炉火生好后,放上冷水壶烧开水。煤球是一块块由底朝上红的,第一壶水烧开需蛮长时间。待到水壶“呜呜呜”地唱着冬天最热的歌,炉子烧得正正旺。此时,庄里的人家也都吃好早饭,遛弯、招呼、聊天、做事……火炉放在简陋的中堂里,第二壶冷水放了上去。小小的中堂慢慢地热起来。大人们有大人们的事,围着火炉子的多是孩子。一群孩子挤作一团,伸出小手,凑在炉旁,哈着气,搓着手,不一会身体就热了。说不清是火炉的缘故,还是挤着的缘故。

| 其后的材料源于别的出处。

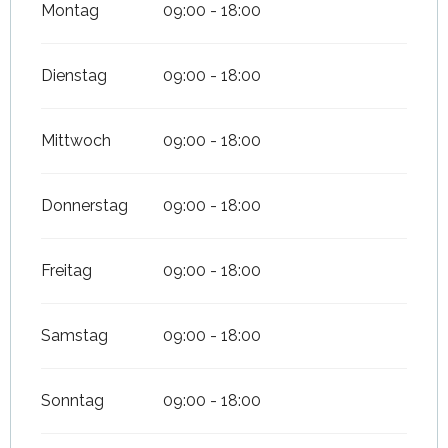
Montag
09:00 - 18:00
Dienstag
09:00 - 18:00
Mittwoch
09:00 - 18:00
Donnerstag
09:00 - 18:00
Freitag
09:00 - 18:00
Samstag
09:00 - 18:00
Sonntag
09:00 - 18:00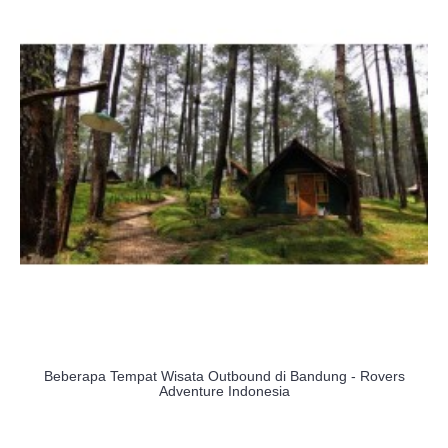
Beberapa Tempat Wisata Outbound di Bandung - Rovers
Adventure Indonesia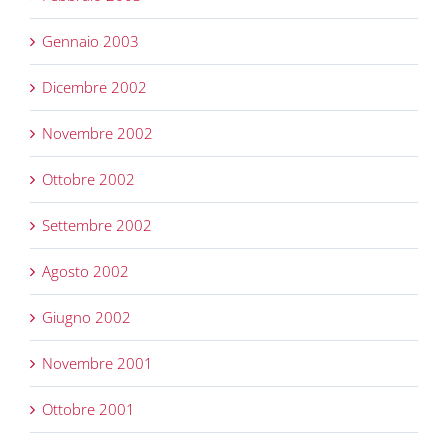
Gennaio 2003
Dicembre 2002
Novembre 2002
Ottobre 2002
Settembre 2002
Agosto 2002
Giugno 2002
Novembre 2001
Ottobre 2001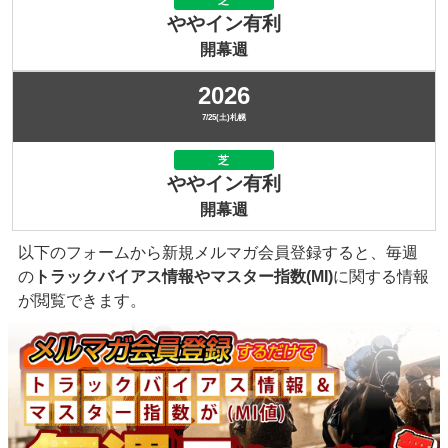
ややイン有利
開幕週
2026
7/25(土)札幌
芝
ややイン有利
開幕週
以下のフォームから新規メルマガ会員登録すると、毎週
の
トラックバイアス情報やマスター指数(MI)
に関する情報
が閲覧できます。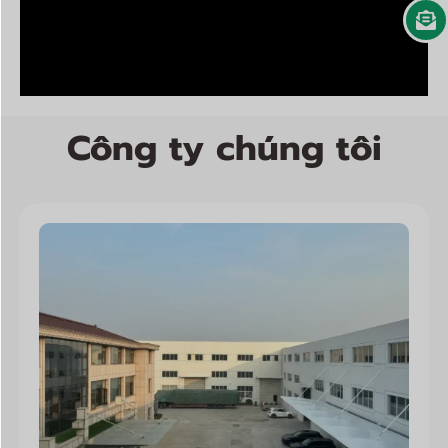
Công ty chúng tôi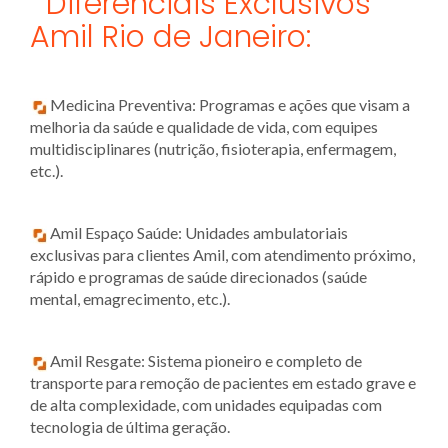
Diferenciais Exclusivos
Amil Rio de Janeiro:
Medicina Preventiva: Programas e ações que visam a
melhoria da saúde e qualidade de vida, com equipes
multidisciplinares (nutrição, fisioterapia, enfermagem,
etc.).
Amil Espaço Saúde: Unidades ambulatoriais
exclusivas para clientes Amil, com atendimento próximo,
rápido e programas de saúde direcionados (saúde
mental, emagrecimento, etc.).
Amil Resgate: Sistema pioneiro e completo de
transporte para remoção de pacientes em estado grave e
de alta complexidade, com unidades equipadas com
tecnologia de última geração.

围炉烤火,最让人期待的便是在炉边烤现有的食材了。水瓶都装满了,水壶不再烧了,这时,黄豆、蚕豆、玉米、稻子、花生、瓜子、山芋、红薯……一溜圈摆在炉边。其中,黄豆、玉米、稻谷哪个好了,孩子们就伸手争着去拿,争而不抢,讲究耳尖、眼准、手快,看谁眼疾手快。这慢慢变成了一个我们玩得乐此不疲的游戏。有人始终抢不到,有人总是能抢到。抢不到的也不恼,眼睛紧紧地盯着,身体绷着无穷的能量似的,准备随时一出即中。总抢到的也不好意思一直吃着,偶尔将抢到的食物分出来的,让所有人嘴巴都能生香。围炉而抢,没有赢家和输家,大家热热闹闹,成了严冬里最有意思的游戏。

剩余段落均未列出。